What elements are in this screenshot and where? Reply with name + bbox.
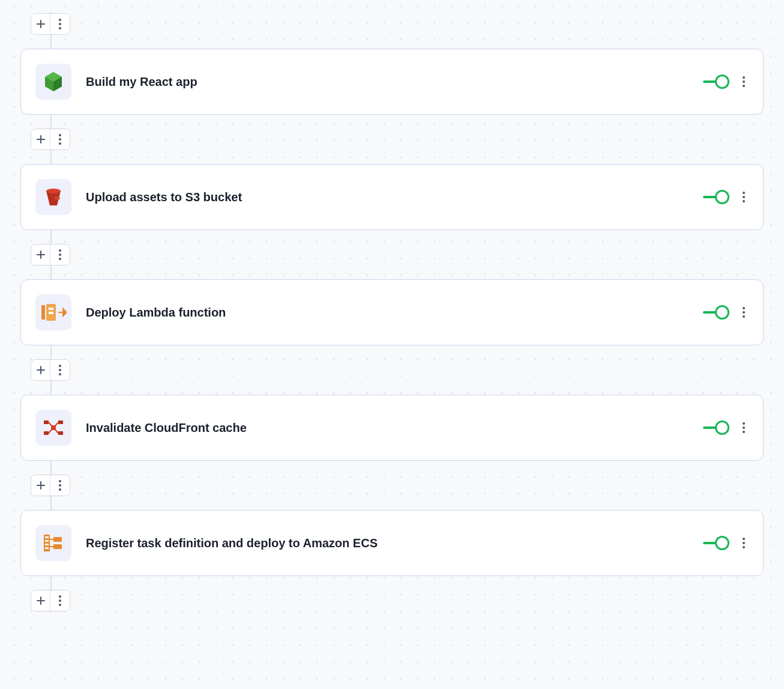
add-step-group (31, 13, 70, 35)
svg-point-3 (46, 189, 61, 193)
step-menu-button[interactable] (739, 534, 749, 552)
step-icon-lambda (35, 294, 71, 330)
pipeline-step[interactable]: Deploy Lambda function (20, 279, 764, 345)
step-title: Register task definition and deploy to A… (86, 536, 703, 550)
plus-icon (36, 250, 46, 260)
add-step-button[interactable] (31, 475, 50, 496)
step-enabled-toggle[interactable] (703, 196, 728, 198)
step-enabled-toggle[interactable] (703, 542, 728, 544)
svg-rect-15 (45, 536, 49, 538)
add-step-group (31, 590, 70, 612)
add-step-menu-button[interactable] (50, 244, 70, 265)
svg-rect-10 (44, 420, 49, 424)
pipeline-step[interactable]: Invalidate CloudFront cache (20, 395, 764, 461)
add-step-menu-button[interactable] (50, 14, 70, 34)
svg-rect-12 (44, 431, 49, 435)
add-step-menu-button[interactable] (50, 475, 70, 496)
add-step-menu-button[interactable] (50, 360, 70, 380)
s3-bucket-icon (41, 185, 65, 209)
step-controls (703, 303, 749, 321)
step-title: Deploy Lambda function (86, 306, 703, 320)
add-step-button[interactable] (31, 129, 50, 150)
add-step-menu-button[interactable] (50, 590, 70, 611)
kebab-icon (55, 361, 65, 379)
pipeline-column: Build my React app Upload assets to S3 b… (20, 12, 764, 613)
node-hexagon-icon (41, 70, 65, 94)
plus-icon (36, 365, 46, 375)
pipeline-step[interactable]: Build my React app (20, 49, 764, 115)
step-menu-button[interactable] (739, 188, 749, 206)
kebab-icon (55, 246, 65, 264)
add-step-button[interactable] (31, 14, 50, 34)
add-step-group (31, 475, 70, 496)
kebab-icon (55, 476, 65, 494)
step-icon-ecs (35, 525, 71, 561)
svg-rect-18 (45, 547, 49, 549)
step-menu-button[interactable] (739, 419, 749, 437)
step-icon-s3 (35, 179, 71, 215)
kebab-icon (55, 15, 65, 33)
add-bar (31, 473, 764, 497)
step-title: Invalidate CloudFront cache (86, 421, 703, 435)
step-menu-button[interactable] (739, 303, 749, 321)
ecs-icon (41, 531, 65, 555)
step-enabled-toggle[interactable] (703, 311, 728, 314)
svg-rect-5 (41, 305, 45, 320)
pipeline-step[interactable]: Upload assets to S3 bucket (20, 164, 764, 230)
step-title: Build my React app (86, 75, 703, 89)
plus-icon (36, 19, 46, 29)
step-icon-cloudfront (35, 410, 71, 446)
plus-icon (36, 596, 46, 606)
add-step-button[interactable] (31, 360, 50, 380)
add-step-group (31, 244, 70, 266)
add-step-group (31, 359, 70, 381)
svg-rect-16 (45, 540, 49, 542)
kebab-icon (55, 130, 65, 148)
plus-icon (36, 481, 46, 490)
add-step-menu-button[interactable] (50, 129, 70, 150)
add-bar (31, 589, 764, 613)
svg-rect-13 (58, 431, 63, 435)
add-bar (31, 127, 764, 151)
plus-icon (36, 135, 46, 144)
step-enabled-toggle[interactable] (703, 80, 728, 83)
step-controls (703, 419, 749, 437)
svg-rect-20 (53, 544, 62, 549)
svg-point-4 (54, 196, 60, 200)
svg-rect-7 (49, 308, 53, 310)
add-bar (31, 358, 764, 382)
kebab-icon (55, 592, 65, 610)
step-title: Upload assets to S3 bucket (86, 190, 703, 204)
step-menu-button[interactable] (739, 73, 749, 91)
add-bar (31, 243, 764, 267)
step-controls (703, 73, 749, 91)
step-icon-node (35, 64, 71, 100)
add-step-button[interactable] (31, 590, 50, 611)
svg-rect-19 (53, 537, 62, 542)
step-controls (703, 188, 749, 206)
add-step-button[interactable] (31, 244, 50, 265)
step-controls (703, 534, 749, 552)
cloudfront-icon (41, 416, 65, 440)
step-enabled-toggle[interactable] (703, 426, 728, 429)
pipeline-step[interactable]: Register task definition and deploy to A… (20, 510, 764, 576)
lambda-icon (40, 300, 67, 324)
svg-rect-11 (58, 420, 63, 424)
svg-rect-17 (45, 544, 49, 545)
add-step-group (31, 129, 70, 150)
svg-rect-8 (49, 312, 53, 314)
add-bar (31, 12, 764, 36)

▬▬▬▬▬▬

** Directions **
From the records given above, copy all lines containing "Upload".

** Completed exercise **
pipeline-column: Build my React app Upload assets to S3 b… (20, 12, 764, 613)
pipeline-step[interactable]: Upload assets to S3 bucket (20, 164, 764, 230)
step-title: Upload assets to S3 bucket (86, 190, 703, 204)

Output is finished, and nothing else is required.